Selain itu, geospasial dapat mendukung informasi potensi diantaranya jaringan jalan, kawasan perumahan penduduk, status kepemilikan tanah, fasilitas umum pasar regional juga informasi lingkungan seperti sumber daya air, alur pembuangan sampah, pemetaan lahan serta daerah pasang surut dan informasi lahan termasuk lahan kritis.
“Informasi geospasial sebagai data geospasial yang sudah diolah merupakan alat bantu dalam perumusan kebijakan dan pengambilan keputusan pengembangan infrastruktur ke-PU-an,” ucapnya.
Hermanto menjelaskan, infrastruktur PU yang memerlukan informasi geospasial meliputi pembangunan infrastruktur jalan untuk mendukung kelancaran arus orang dan barang serta mengurangi kesenjangan wilayah, pembangunan dan rehabilitasi jaringan irigasi dan rawa untuk peningkatan ketahanan pangan dan penanggulangan bencana alam serta penyediaan infrastruktur dasar pemukiman, seperti air minum dan sanitasi.
Hermanto juga menegaskan bahwa seluruh penyediaan infrastruktur tersebut diselenggarakan berbasiskan penataan ruang.
Data geospasial juga mendukung penataan tata ruang. Hal ini dijelaskan dalam pasal 14 ayat 5 huruf b, UU No. 26 Tahun 2007 tentang Penataan Ruang. Pasal itu menyatakan, efektivitas penerapan rencana tata ruang sangat dipengaruhi tingkat ketelitian atau kedalaman pengaturan dan skala peta dalam rencana tata ruang.
Dengan demikian, fungsi data spasial dan peta menjadi lebih penting karena terkait akurasi dan presisi data agar menghasilakn kualitas tertentu.
Sementara itu, untuk penyelenggaraan informasi geospasial akan dilakukan oleh pemerintah. Hal ini sesuai dengan pasal 22 di UU No. 4 Tahun 2011.
Informasi geospasial terbagi dua, yaitu Informasi Geospasial Dasar (IGD) dan Informasi Geospasial Tematik (IGT). Pasal 22 menyatakan, IGD dilaksanakan oleh pemerintah, yaitu oleh badan yang disebut Badan Informasi Geospasial sebagai pengganti Badan Koordinasi Survei dan Pemetaan Nasional sesuai dengan amanat UU.
Sementara itu, IGT dapat diselenggarakan oleh instansi pemerintah, pemerintah daerah atau setiap orang.
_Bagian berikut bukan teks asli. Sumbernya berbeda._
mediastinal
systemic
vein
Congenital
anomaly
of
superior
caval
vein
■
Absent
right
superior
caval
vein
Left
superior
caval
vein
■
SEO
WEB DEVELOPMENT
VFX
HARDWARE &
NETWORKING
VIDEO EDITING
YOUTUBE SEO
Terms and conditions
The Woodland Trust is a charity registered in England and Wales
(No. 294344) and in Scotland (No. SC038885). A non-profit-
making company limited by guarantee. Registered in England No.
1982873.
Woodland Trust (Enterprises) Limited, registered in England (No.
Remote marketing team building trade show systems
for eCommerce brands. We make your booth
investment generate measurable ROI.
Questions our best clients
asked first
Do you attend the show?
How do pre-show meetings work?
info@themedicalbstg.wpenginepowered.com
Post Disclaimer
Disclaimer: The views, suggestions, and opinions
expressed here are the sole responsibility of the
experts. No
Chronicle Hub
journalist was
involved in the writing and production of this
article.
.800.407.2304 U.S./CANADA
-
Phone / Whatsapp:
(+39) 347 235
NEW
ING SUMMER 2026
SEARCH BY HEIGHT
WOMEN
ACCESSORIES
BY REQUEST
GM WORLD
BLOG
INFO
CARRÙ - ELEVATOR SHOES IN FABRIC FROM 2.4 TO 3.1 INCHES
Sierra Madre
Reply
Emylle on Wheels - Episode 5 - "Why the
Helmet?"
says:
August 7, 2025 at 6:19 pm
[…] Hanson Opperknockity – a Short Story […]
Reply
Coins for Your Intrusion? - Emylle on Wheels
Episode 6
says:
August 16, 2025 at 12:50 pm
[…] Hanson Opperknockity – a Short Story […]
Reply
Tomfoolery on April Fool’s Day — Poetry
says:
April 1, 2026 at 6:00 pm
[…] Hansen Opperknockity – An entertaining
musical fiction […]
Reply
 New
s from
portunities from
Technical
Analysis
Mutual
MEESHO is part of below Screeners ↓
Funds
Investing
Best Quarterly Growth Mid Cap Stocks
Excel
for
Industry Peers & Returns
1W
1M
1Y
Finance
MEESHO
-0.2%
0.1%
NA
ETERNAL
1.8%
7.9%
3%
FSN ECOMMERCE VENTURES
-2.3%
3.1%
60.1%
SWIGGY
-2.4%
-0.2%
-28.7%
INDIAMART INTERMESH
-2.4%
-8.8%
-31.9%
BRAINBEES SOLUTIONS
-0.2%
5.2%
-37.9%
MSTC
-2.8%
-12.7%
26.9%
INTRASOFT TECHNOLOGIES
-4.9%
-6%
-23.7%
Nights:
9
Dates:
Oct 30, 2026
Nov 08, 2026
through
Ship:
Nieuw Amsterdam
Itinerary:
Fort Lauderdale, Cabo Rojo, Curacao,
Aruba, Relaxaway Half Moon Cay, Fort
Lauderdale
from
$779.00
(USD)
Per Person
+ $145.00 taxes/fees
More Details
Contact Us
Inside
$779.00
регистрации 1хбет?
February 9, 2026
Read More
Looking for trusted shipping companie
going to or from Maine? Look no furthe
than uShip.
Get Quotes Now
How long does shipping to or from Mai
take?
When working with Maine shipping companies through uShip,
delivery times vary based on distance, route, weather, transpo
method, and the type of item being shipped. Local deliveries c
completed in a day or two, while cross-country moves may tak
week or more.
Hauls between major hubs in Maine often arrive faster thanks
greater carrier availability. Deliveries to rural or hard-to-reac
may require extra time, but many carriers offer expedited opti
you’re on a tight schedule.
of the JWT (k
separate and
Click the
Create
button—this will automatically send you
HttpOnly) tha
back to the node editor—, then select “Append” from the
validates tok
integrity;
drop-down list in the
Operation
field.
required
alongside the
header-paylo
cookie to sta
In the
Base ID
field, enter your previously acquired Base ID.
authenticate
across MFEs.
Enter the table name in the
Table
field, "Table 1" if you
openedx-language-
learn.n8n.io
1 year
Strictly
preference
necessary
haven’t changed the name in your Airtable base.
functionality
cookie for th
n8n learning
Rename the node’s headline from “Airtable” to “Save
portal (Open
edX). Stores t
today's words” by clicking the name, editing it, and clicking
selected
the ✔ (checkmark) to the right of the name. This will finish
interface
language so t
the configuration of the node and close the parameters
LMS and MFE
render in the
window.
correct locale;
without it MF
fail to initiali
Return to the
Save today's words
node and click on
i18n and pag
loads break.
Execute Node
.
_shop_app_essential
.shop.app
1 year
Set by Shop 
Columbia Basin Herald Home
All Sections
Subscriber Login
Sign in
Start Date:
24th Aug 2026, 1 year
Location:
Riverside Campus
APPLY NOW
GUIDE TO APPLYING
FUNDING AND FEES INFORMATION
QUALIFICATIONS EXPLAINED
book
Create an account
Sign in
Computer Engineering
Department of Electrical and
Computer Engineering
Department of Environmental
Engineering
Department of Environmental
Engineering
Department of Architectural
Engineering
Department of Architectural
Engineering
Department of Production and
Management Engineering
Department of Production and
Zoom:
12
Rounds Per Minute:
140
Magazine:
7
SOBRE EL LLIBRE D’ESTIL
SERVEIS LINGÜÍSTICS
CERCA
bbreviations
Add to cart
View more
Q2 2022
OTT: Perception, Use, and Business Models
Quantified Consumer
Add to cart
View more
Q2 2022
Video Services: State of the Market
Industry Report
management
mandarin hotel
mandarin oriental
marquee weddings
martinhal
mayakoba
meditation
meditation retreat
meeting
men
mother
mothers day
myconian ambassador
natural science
Hal ini tercantum di dalam pasal 23 UU yang sama.
Anggota Associate Professor Teknik Geofisika Fakultas Teknik Pertambangan dan Perminyakan, Institut Teknologi Bandung (ITB), T. A. Sanny pada saat itu menjelaskan geospasial dibutuhkan untuk bawah tanah dan tata ruang bencana.
Menurutnya, pijakan yang diperlukan untuk geospasial bawah tanah meliputi regulatory framework, institusional framework (integrated), funding and resources mobilization framework, man power utilization framework, information, socialitazion and dissemination system, mekanisme keterlibatan masyarakat, integrasi rencana perbidang, sinkronisasi pelaksanaan dan sinergi antar pelaku serta mekanisme pengembangan kerjasama internasional di bidang pendanaan dan geospasial bawah tanah.
Sanny mengatakan, dalam tata ruang bencana, sejauh ini Indonesia masih memiliki hambatan seperti tidak adanya koordinasi antar berbagai instansi dalam membuat tata ruang, tidak memiliki database tata ruang bawah tanah, tidak memiliki acuan yang jelas tentang tata ruang.
Dia berpendapat, sebagian besar tata ruang dibuat atas dasar kepentingan sektoral tanpa mengakomodasi kepentingan nasional dan masa depan serta tidak memiliki sense of nature.
“Maka dari itu, IGD ataupun IGT ini sangat dibutuhkan,” tandasnya.